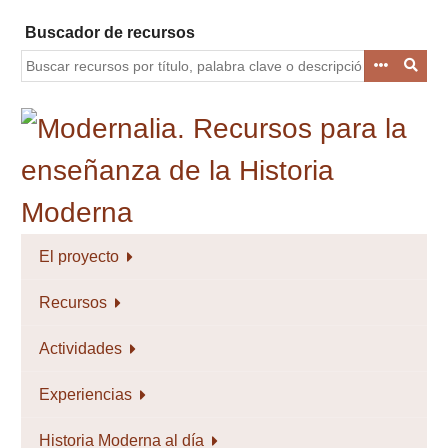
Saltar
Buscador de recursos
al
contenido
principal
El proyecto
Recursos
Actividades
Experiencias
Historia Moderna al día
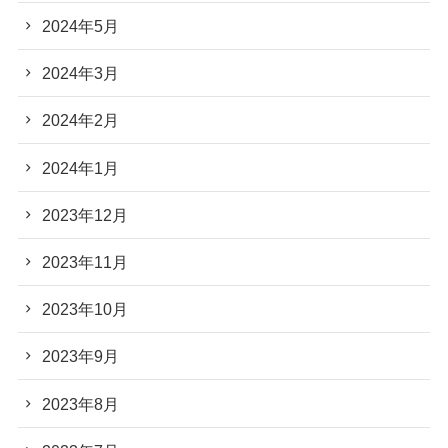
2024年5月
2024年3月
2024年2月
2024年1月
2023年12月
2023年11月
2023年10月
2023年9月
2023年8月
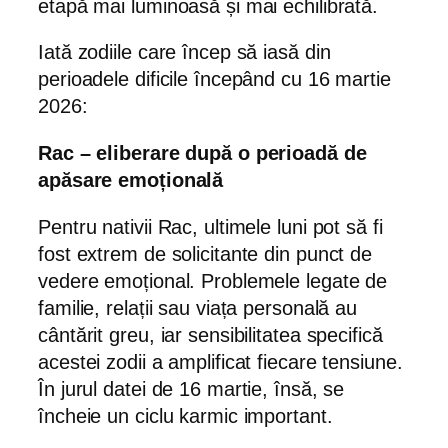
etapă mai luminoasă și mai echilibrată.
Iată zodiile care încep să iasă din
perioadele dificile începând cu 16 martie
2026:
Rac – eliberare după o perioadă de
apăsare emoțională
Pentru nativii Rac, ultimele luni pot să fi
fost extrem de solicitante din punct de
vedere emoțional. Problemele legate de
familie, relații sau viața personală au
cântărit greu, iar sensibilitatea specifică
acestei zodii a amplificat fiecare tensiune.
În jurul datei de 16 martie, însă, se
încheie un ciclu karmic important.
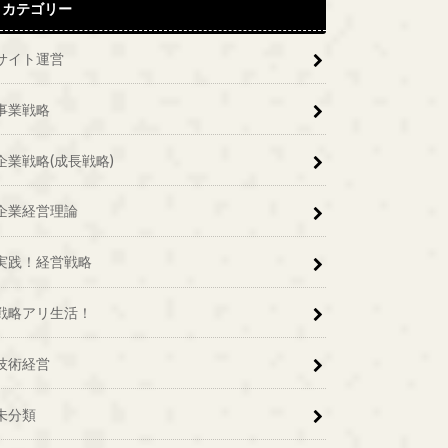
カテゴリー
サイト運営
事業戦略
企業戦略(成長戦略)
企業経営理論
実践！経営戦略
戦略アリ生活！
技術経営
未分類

--

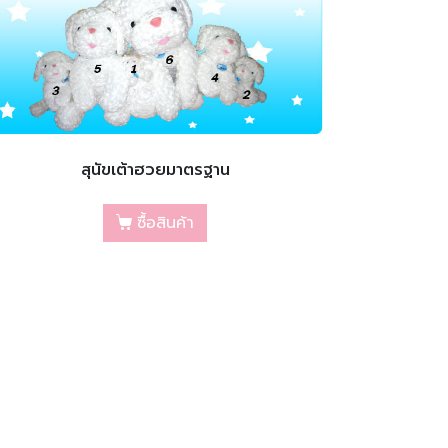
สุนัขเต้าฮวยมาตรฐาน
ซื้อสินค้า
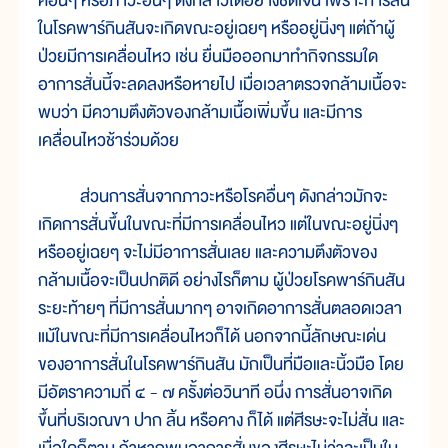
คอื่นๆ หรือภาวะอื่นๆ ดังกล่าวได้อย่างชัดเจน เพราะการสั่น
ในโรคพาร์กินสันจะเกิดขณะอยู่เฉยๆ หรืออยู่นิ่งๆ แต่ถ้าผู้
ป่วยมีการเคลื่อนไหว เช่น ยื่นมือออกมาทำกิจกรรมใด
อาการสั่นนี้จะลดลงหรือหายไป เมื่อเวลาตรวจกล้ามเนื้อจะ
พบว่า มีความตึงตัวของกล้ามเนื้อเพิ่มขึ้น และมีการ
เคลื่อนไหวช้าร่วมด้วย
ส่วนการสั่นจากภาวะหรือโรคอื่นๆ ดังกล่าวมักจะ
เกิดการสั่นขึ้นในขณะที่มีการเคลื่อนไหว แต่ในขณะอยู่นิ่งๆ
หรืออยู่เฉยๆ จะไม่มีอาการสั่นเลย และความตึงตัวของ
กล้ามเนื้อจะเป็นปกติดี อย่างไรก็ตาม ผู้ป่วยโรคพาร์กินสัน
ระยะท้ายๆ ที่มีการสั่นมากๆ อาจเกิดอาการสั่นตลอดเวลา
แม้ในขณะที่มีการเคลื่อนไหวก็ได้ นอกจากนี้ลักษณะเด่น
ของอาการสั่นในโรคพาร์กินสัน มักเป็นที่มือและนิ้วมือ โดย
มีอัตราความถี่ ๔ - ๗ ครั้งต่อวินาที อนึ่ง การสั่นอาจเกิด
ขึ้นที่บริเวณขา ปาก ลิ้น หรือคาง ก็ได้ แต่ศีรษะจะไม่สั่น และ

> Description of the task:
Only those lines of the entries above that run from the line containing "etapă mai luminoasă și mai echilibrată." to the line containing "vedere emoțional. Problemele legate de", both included, should be transcribed exactly.

> Response area:
etapă mai luminoasă și mai echilibrată.
Iată zodiile care încep să iasă din
perioadele dificile începând cu 16 martie
2026:
Rac – eliberare după o perioadă de
apăsare emoțională
Pentru nativii Rac, ultimele luni pot să fi
fost extrem de solicitante din punct de
vedere emoțional. Problemele legate de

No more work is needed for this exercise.